__INSTRUCTIONS FOR THE TASK__
Gather from the material every line that contains the string "Diversidad".

** EXTRACTED DATA follows **

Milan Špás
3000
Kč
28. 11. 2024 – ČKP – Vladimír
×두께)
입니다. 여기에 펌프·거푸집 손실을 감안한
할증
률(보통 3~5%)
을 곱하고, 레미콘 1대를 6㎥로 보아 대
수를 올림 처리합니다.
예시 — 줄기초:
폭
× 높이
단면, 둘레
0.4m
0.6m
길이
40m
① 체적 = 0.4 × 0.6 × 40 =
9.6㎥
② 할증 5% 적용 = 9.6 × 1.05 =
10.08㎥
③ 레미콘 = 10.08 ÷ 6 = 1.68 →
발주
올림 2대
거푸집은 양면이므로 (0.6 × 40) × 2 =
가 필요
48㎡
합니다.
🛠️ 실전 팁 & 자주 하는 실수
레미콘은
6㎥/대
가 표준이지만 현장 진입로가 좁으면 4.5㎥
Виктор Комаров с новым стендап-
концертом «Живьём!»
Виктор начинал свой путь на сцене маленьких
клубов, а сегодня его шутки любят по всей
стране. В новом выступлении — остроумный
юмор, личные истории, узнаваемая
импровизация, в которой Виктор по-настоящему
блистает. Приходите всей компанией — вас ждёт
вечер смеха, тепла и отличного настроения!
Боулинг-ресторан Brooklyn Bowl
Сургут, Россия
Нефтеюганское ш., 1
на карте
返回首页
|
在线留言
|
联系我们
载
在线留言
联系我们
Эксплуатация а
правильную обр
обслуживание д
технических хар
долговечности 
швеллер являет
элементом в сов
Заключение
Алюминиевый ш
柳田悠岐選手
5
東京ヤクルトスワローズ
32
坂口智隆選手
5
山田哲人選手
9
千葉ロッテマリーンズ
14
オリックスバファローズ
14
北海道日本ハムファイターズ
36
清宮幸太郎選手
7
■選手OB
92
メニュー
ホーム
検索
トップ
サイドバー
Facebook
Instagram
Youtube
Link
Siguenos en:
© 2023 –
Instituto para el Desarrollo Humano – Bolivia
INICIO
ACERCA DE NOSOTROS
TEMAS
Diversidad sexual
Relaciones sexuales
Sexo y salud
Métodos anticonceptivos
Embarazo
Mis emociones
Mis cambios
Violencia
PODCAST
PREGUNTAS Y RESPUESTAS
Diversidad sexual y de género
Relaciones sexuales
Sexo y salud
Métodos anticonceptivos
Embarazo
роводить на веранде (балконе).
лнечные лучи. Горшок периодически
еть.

** End of EXTRACTED DATA **

__EXERCISE OUTPUT__
Diversidad sexual
Diversidad sexual y de género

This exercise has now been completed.